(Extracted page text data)
____________________

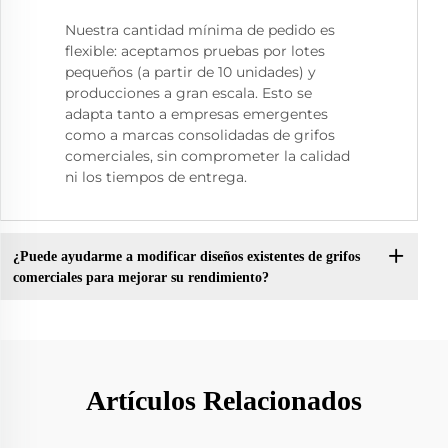
Nuestra cantidad mínima de pedido es
flexible: aceptamos pruebas por lotes
pequeños (a partir de 10 unidades) y
producciones a gran escala. Esto se
adapta tanto a empresas emergentes
como a marcas consolidadas de grifos
comerciales, sin comprometer la calidad
ni los tiempos de entrega.
¿Puede ayudarme a modificar diseños existentes de grifos
comerciales para mejorar su rendimiento?
Artículos Relacionados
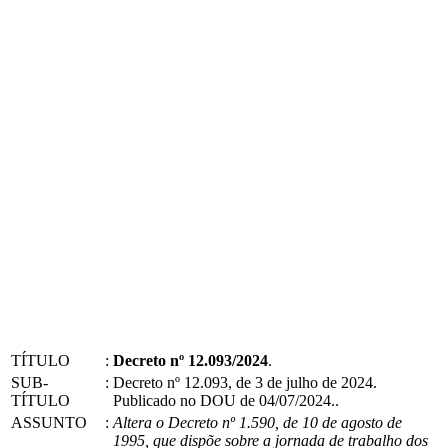
TÍTULO
:
Decreto nº 12.093/2024
.
SUB-
:
Decreto nº 12.093, de 3 de julho de 2024.
TÍTULO
Publicado no DOU de 04/07/2024..
ASSUNTO
:
Altera o Decreto nº 1.590, de 10 de agosto de
1995, que dispõe sobre a jornada de trabalho dos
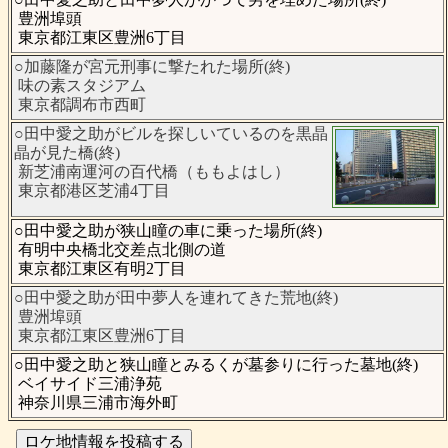
豊洲埠頭
東京都江東区豊洲6丁目
○加藤隆が宮元刑事に撃たれた場所(終)
味の素スタジアム
東京都調布市西町
○田中愛之助がビルを探しいているのを黒晶
晶が見た橋(終)
新芝浦南運河の百代橋（ももよはし）
東京都港区芝浦4丁目
○田中愛之助が狭山瞳の車に乗った場所(終)
有明中央橋北交差点北側の道
東京都江東区有明2丁目
○田中愛之助が田中夢人を連れてきた荒地(終)
豊洲埠頭
東京都江東区豊洲6丁目
○田中愛之助と狭山瞳とみるくが墓参りに行った墓地(終)
ベイサイド三浦浄苑
神奈川県三浦市海外町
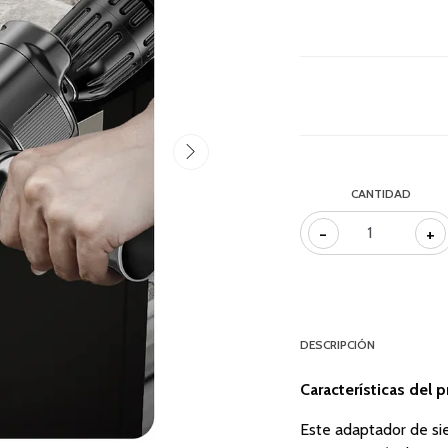
CANTIDAD
-
+
DESCRIPCIÓN
Características del 
Este adaptador de sie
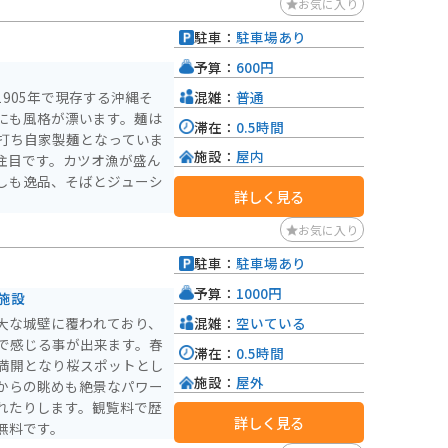
お気に入り
駐車：
駐車場あり
予算：
600円
混雑：
普通
905年で現存する沖縄そ
にも風格が漂います。麺は
滞在：
0.5時間
打ち自家製麺となっていま
施設：
屋内
注目です。カツオ漁が盛ん
しも逸品、そばとジューシ
詳しく見る
お気に入り
駐車：
駐車場あり
）
予算：
1000円
施設
混雑：
空いている
大な城壁に覆われており、
で感じる事が出来ます。春
滞在：
0.5時間
満開となり桜スポットとし
施設：
屋外
からの眺めも絶景なパワー
れたりします。観覧料で歴
詳しく見る
無料です。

____________________

Activity - Leaving out the pictures, please transcribe exactly the lines from the one that holds "Características del" through the last line of the entries above, both included.

Output of the task -
Características del 
Este adaptador de sie
お気に入り
駐車：
駐車場あり
予算：
600円
混雑：
普通
905年で現存する沖縄そ
にも風格が漂います。麺は
滞在：
0.5時間
打ち自家製麺となっていま
施設：
屋内
注目です。カツオ漁が盛ん
しも逸品、そばとジューシ
詳しく見る
お気に入り
駐車：
駐車場あり
）
予算：
1000円
施設
混雑：
空いている
大な城壁に覆われており、
で感じる事が出来ます。春
滞在：
0.5時間
満開となり桜スポットとし
施設：
屋外
からの眺めも絶景なパワー
れたりします。観覧料で歴
詳しく見る
無料です。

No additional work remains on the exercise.